PARTICIPANTS--Thirty-six family members and spouses from a large kindred with Blau syndrome.

SELECTION PROCEDURES--Volunteer and convenience sample.

INTERVENTIONS--None.

MEASUREMENTS AND RESULTS--Ten affected and many unaffected subjects were personally examined. Medical records and previous biopsy reports and specimens, when available, were reviewed. Two affected subjects had skin biopsies performed and three affected adult subjects were tested with Kveim skin-test reagent. Serologic and genomic class I and class II HLA typing was performed on 27 affected and unaffected subjects. All 13 living affected subjects and the one obligate carrier had the following assays performed; antinuclear antibody titer, rheumatoid factor, serum angiotensin converting enzyme level, quantitative immunoglobulins of the IgG, IgM, and IgA classes, and clinical chemistry profiles. Several had complete blood cell counts and erythrocyte sedimentation rates performed. Four affected subjects, one possibly affected subject, and one obligate carrier were newly identified. Flexion contractures of the fingers and toes (camptodactyly) were found, for the first time, to be a phenotype characteristic.

Earlier onset and worsening of symptoms in succeeding generations (anticipation) were observed. Sixteen HLA haplotypes were identified. No conclusive evidence for linkage between these haplotypes and phenotype expression could be demonstrated. All 13 affected subjects, however, carried the DR2 (DR beta 1*1501) and/or DR4 (DR beta 1*0401) allele. There was no evidence of hypercalcemia, hypergammaglobulinemia M, rheumatoid factor production, or abnormal blood cell counts. Two affected subjects had low-titer antinuclear antibody screening tests, five had mild to moderately elevated IgG and/or IgA levels, two had raised serum angiotensin converting enzyme levels, and three had mild elevation of the erythrocyte sedimentation rate. All three subjects tested with Kveim skin-test reagent showed no reactivity by visual inspection. Both subjects who had had skin biopsies performed had evidence of granulomatous inflammation.

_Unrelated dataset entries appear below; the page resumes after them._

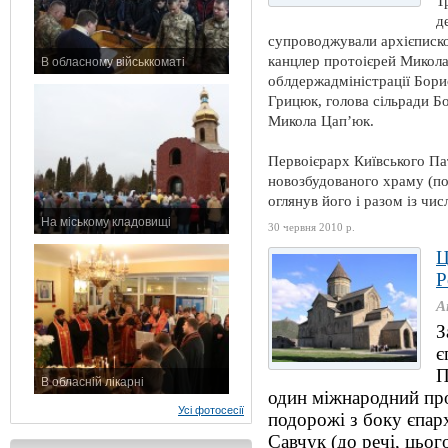
Т
д
супроводжували архієписко
канцлер протоієрей Микола
В обласному військкоматі
облдержадміністрації Бори
11 листопада 2015 р.
Грицюк, голова сільради Бо
Микола Цап’юк.
Первоієрарх Київського Па
новозбудованого храму (по
оглянув його і разом із чи
На міському кладовищі
30 червня 2010 р.
7 листопада 2015 р.
Ц
Р
А
З
є
П
В обласній лікарні
один міжнародний про
3 листопада 2015 р.
Усі фотосесії
подорожі з боку єпарх
Савчук (до речі, цьо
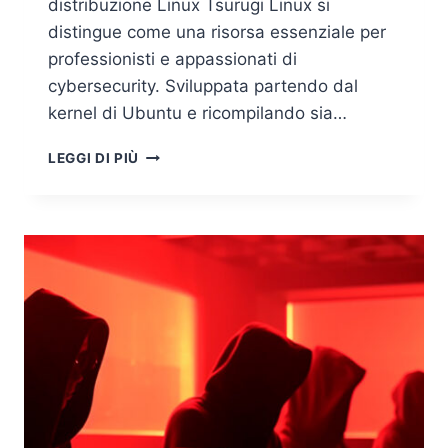
distribuzione Linux Tsurugi Linux si
distingue come una risorsa essenziale per
professionisti e appassionati di
cybersecurity. Sviluppata partendo dal
kernel di Ubuntu e ricompilando sia…
TSURUGI
LEGGI DI PIÙ
LINUX:
LA
DISTRO
ITALIANA
PER
LA
CYBER
SECURITY,
DFIR,
MALWARE
ANALYSIS
E
OSINT
AVANZATO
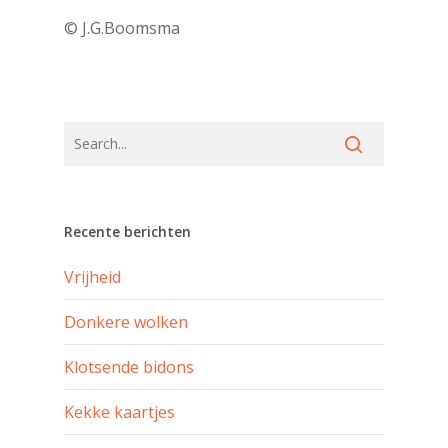
© J.G.Boomsma
Recente berichten
Vrijheid
Donkere wolken
Klotsende bidons
Kekke kaartjes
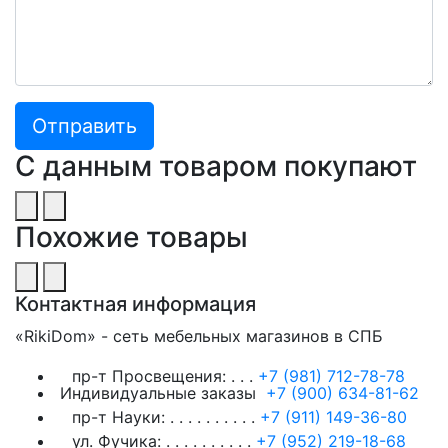
С данным товаром покупают
Похожие товары
Контактная информация
«RikiDom» - сеть мебельных магазинов в СПБ
пр-т Просвещения:
. . .
+7 (981) 712-78-78
Индивидуальные заказы
+7 (900) 634-81-62
пр-т Науки:
. . . . . . . . . .
+7 (911) 149-36-80
ул. Фучика:
. . . . . . . . . .
+7 (952) 219-18-68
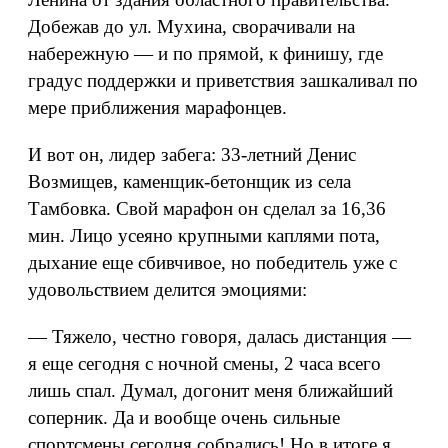
Добежав до ул. Мухина, сворачивали на
набережную — и по прямой, к финишу, где
градус поддержки и приветствия зашкаливал по
мере приближения марафонцев.
И вот он, лидер забега: 33-летний Денис
Возмищев, каменщик-бетонщик из села
Тамбовка. Свой марафон он сделал за 16,36
мин. Лицо усеяно крупными каплями пота,
дыхание еще сбивчивое, но победитель уже с
удовольствием делится эмоциями:
— Тяжело, честно говоря, далась дистанция —
я еще сегодня с ночной смены, 2 часа всего
лишь спал. Думал, догонит меня ближайший
соперник. Да и вообще очень сильные
спортсмены сегодня собрались! Но в итоге я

CONCLUSIONS--This family's illness is distinct from both classic and early-onset sarcoidosis. There is minimal evidence for autoimmunity and systemic inflammation. Camptodactyly should be added to the list of syndrome-defining characteristics. Although HLA haplotypes do not appear to segregate with affected subjects, HLA-DR2 and HLA-DR4 subtypes may play a permissive role in phenotype expression. This family represents a unique opportunity to define the molecular mechanisms involved in the initiation of arthritis and uveitis in humans. Genetic linkage studies to determine the chromosomal location of the Blau syndrome gene are in progress.